It's the time of year for black cats, goblins, candy, skimpy costumes, and of course, Modest Mussorgsky. Halloween seems to come around too soon every year for me, as my costumes are part together at the very last minute, but they are often times successful. As much as we all love to be with friends and put forth fake personas on this witchy holiday, it's also a good time for a few composers. Over the years our cultures have adopted a few select pieces as being very scary, mystical, and appropriate for Halloween, all in the name of fun. To our ears they fit perfectly, but I can't help but to wonder what these composers would think about the way we appreciate their music on a yearly basis.
Night on a Bare Mountain is probably one of Mussorgsky's better known works amongst people who don't make it a point to listen to classical music regularly. If you, by chance, have no idea what piece I'm talking about, here's a clip:
Gerald Abraham, noted English musicologist and former president of the Royal Musical Association, is quoted as saying that "No work of Mussorgsky's has had a more confused history and none is less known."This piece exists in a fw different versions, but the most common is an arrangement by composer Rimsky-Korsakov. Today, the tone poem is a genre of classical music that isn't very new or innovative, but this work was one of Russia's first tone poems by a Russian composer, written after a witches' sabbath. Wait...witches' sabbath? I guess Mussorgsky knew what he was doing.
There are many other famous classical works used for Halloween, and many of their histories aren't seeded in anything scary or evil at all. Bach's Toccata and Fugue in D Minor is one of these "scary" pieces of music (especially if you're performing the Wind Ensemble orchestration):
Despite this piece only being believed to have been written by Bach, it's still probably the most famous work in the organ repertory. Bach was a composer who was most concerned with the constructs of music, as opposed to its emotional influence or what it referenced, so I think its safe to say that he didn't think of this work as scary, or even Halloween appropriate.

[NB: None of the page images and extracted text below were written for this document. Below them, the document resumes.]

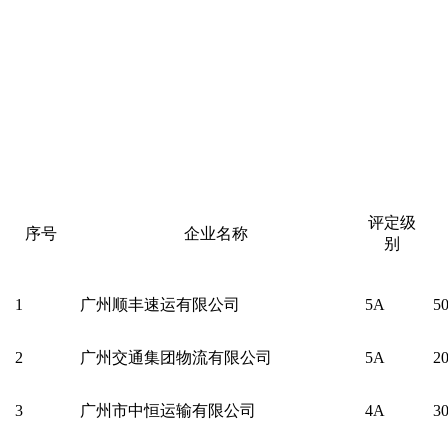
评定级
序号
企业名称
别
1
广州顺丰速运有限公司
5A
5
2
广州交通集团物流有限公司
5A
2
3
广州市中恒运输有限公司
4A
3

He definitely, unlike Mussorgsky, didn't write this after the idea of a witches' sabbath.
If anyone knows that "girls just wanna have fun" it's me, and you may not have the time to sit down and listen to Mussorgsky and Bach, but when you're out and about this weekend all dressed up celebrating all of the evil spirits of the fall and partaking of various adult "candies", take just a moment to think about the classical music that helps to promote this time of year - I know that me and all of the other school girls will!